### Work order
Please give the count of lines below with the string "your" in them, and no other words.

### Extracted records
+ + + + + + +
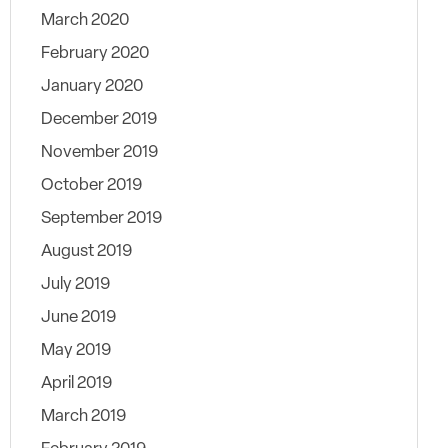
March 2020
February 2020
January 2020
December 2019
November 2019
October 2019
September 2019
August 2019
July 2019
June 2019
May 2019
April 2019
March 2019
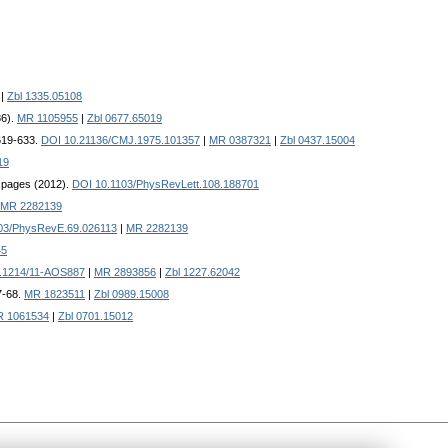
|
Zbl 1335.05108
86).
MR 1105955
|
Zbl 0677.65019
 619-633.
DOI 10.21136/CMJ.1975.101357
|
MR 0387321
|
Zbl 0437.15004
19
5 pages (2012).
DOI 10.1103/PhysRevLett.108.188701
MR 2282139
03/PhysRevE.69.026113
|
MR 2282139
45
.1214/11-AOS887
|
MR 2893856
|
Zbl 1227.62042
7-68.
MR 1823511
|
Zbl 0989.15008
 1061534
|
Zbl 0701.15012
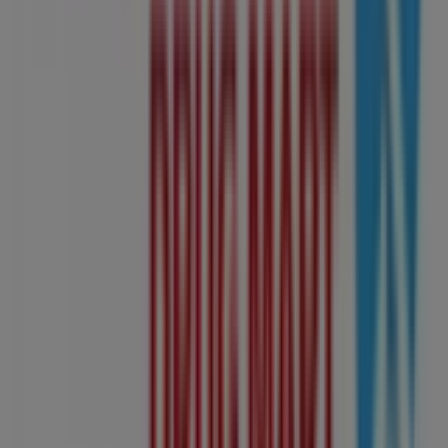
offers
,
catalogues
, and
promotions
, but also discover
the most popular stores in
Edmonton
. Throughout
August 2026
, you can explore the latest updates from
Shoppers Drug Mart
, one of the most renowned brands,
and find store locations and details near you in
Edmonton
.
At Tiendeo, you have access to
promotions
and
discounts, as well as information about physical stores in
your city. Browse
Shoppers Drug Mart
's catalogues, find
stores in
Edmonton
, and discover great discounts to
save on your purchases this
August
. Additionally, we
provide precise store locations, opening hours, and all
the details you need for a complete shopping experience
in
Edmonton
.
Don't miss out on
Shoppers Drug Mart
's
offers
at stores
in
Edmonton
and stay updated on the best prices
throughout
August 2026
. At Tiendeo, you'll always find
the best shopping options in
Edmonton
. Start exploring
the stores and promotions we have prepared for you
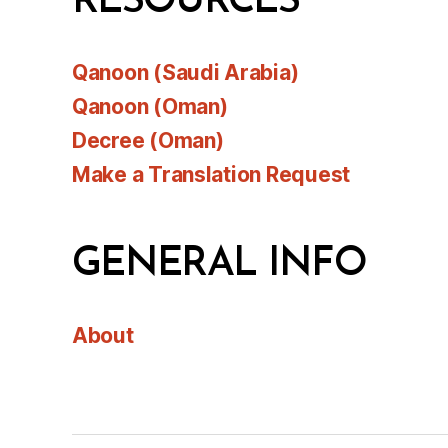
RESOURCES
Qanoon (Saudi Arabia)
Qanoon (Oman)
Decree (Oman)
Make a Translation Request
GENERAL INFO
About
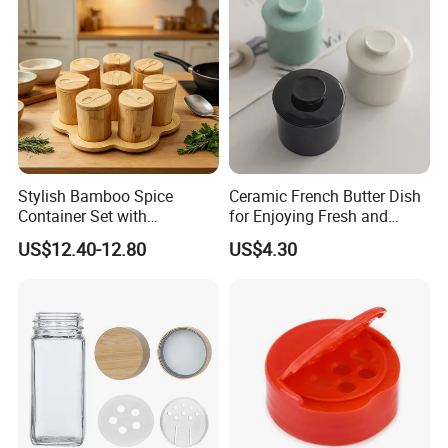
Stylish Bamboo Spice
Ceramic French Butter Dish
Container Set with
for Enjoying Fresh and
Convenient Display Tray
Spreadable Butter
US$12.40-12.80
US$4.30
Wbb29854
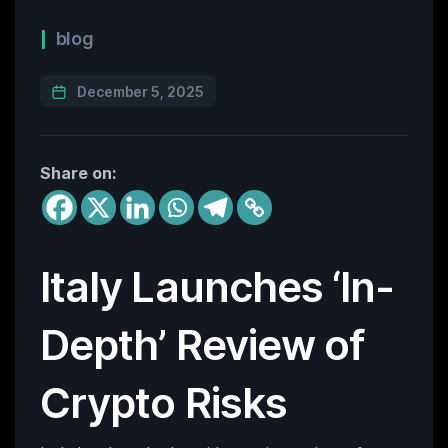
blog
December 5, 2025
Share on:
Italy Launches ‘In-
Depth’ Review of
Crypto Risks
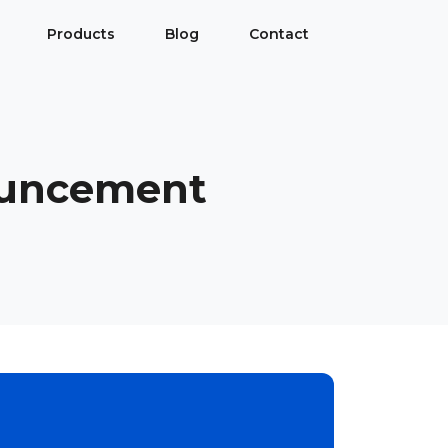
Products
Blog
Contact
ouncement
+ + + + + + +
### Problem solution
2